Film City – Lactogen – Prepared in Austr...

Massage Parlors that illustrate their South Korean compatriots' decadence

Choe Eun-hui, a South Korean movie actress, was the first being kidnapped in HongKong by KIM JONG IL’S secret agents in 1978. Her husband, the South Korean film director Shin Sang-kowho flew immediately from Seoul to Hongkong to look for his wife, was soon after kidnapped and brought to Pyongyang too. The fanatic movie buff KIM JONG IL, who likes Rambo and James Bond movies, wanted the South Korean film director to make “good“ movies for North Korea. After almost five years in the Gulag for trying to escape twice, Shin Sang-ko made several movies.

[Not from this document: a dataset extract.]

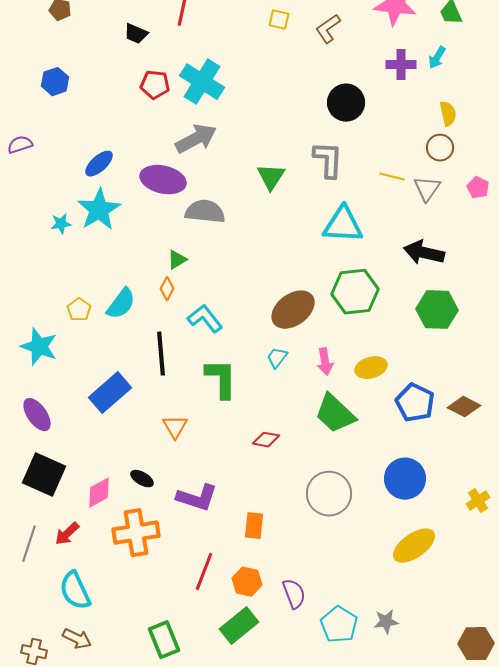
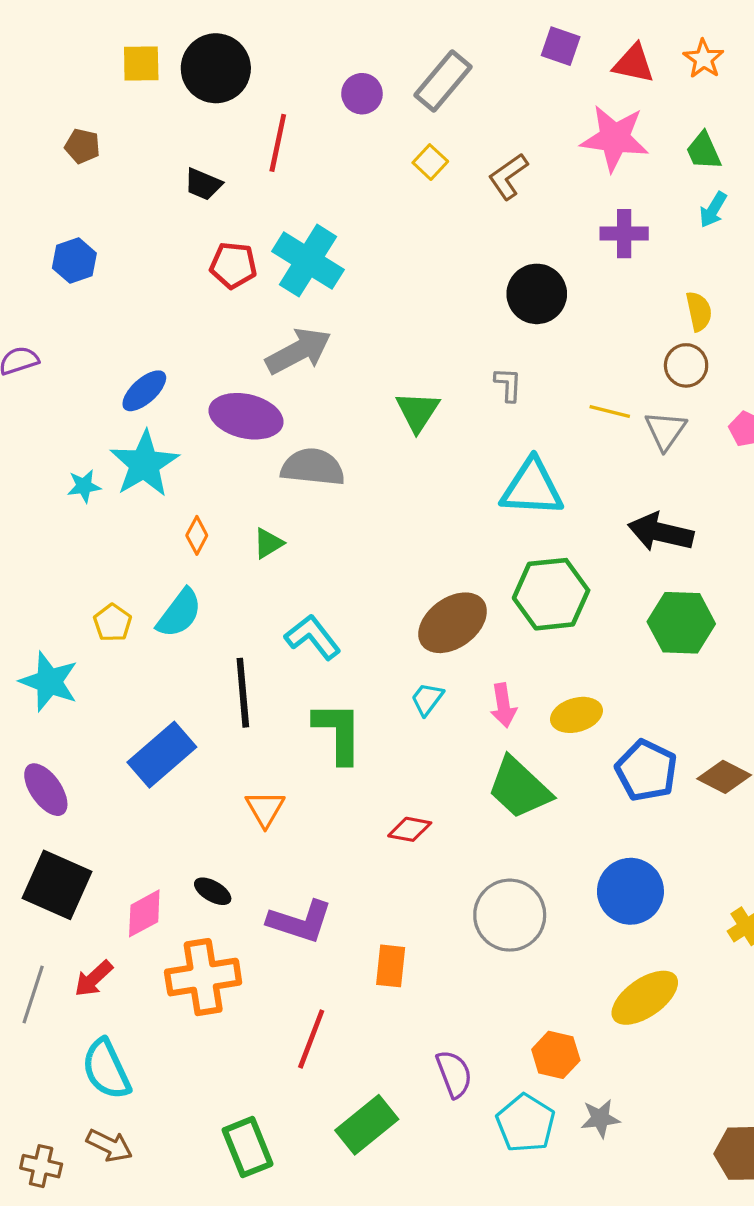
yellow square: (279, 20) -> (430, 162), turned 30
cyan arrow: (437, 58) -> (713, 210), moved
gray L-shape: (328, 160) -> (508, 384), size x0.6
orange diamond: (167, 289) -> (197, 535), moved
orange hexagon: (247, 582) -> (556, 1055), moved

One of them is probably the most famous North Korean film called “Pulgasari“, a socialist version of “Godzilla“, though the North Koreans deny that he was involved.

In 1986, the couple were given the permission to travel for the first time abroad. They went to a film festival in Vienna and though they were followed by North Korean secret agents they managed to enter the US embassy and asked for asylum eight years after having been abducted.